The Power of Giving Circles

by Kristen L. Berchtold
Central Illinois Association of Fundraising Professionals

Giving together for greater impact… giving circles bring collective power to the grassroots.

The concept is simple, but so very powerful: small groups of people with a common interest pool their resources to support a cause they all believe in. Collective giving groups, or giving circles, are a growing trend in philanthropy and have become a very popular way for people to focus and maximize the impact of their charitable giving.

Giving circle members contribute individually to a common charitable fund, then get together to learn about issues and collectively decide how funding will be dispersed and which projects or organizations will benefit. In the United States, giving circles have tripled in number since 2007, with over 1,000 independent groups and more than 500 chapters that are part of larger regional or nationwide giving networks or programs. Giving circles have engaged more than 150,000 individual donors in all 50 states and collectively contributed nearly $1.3 billion to date.

Changing the Landscape
Giving circles can vary widely in size, structure and scope. They can be small and informal—a few coworkers or neighbors pooling their resources to support a charity—or larger and much more structured, with hundreds of members, a governing body and an organized, formal granting process. They may place emphasis on a particular issue, such as afterschool programming, healthcare or the arts. They may support a sole charity or have a much broader purpose, such as improving the quality of life in a particular community. What all giving circles have in common, however, is a focus on the interests of its members and a belief in the power of collective giving.

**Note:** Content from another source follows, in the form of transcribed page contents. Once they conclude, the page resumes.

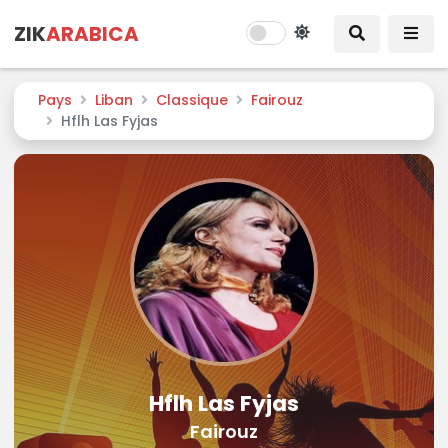
ZIK
ARABICA
Pays
Liban
Classique
Fairouz
Hflh Las Fyjas
Hflh Las Fyjas
Fairouz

No matter how they are organized, giving circles are changing the landscape of philanthropy in our country by engaging diverse groups of donors. According to a recent report by the Women’s Philanthropy Institute at the Indiana University Lilly Family School of Philanthropy, 60 percent of the giving circles identified were formed around a particular identity, such as gender, race, age or religious affiliation. Women’s giving circles account for nearly half of the total, followed by Jewish, Asian-American, Pacific Islander and African-American groups.

The study also found women made up a majority of the members of nearly 70 percent of all giving circles. In addition, the number of men’s and LGBTQ giving circles has also grown substantially over the last decade. Another study found that giving circles are effective at engaging younger people in philanthropy—nearly half of all members are under the age of 40.

Grassroots Philanthropy
Giving circles are vehicles for empowered, grassroots philanthropy—they can profoundly affect not only the causes they support, but also the lives of the individual members. Philanthropic causes benefit from increased community visibility and a more diverse pool of engaged and educated donors. By empowering individual donors with the collective impact of their giving, giving circles can increase the level of funding available to support charitable endeavors.

Giving circles provide a forum for donors to interact with others who share their interests and beliefs. Because donors take an active role in the decision-making process, they are more likely to get involved and engage with the supported cause in other ways. Giving circles attract donors of all income levels and enable those with less discretionary income to leverage their resources.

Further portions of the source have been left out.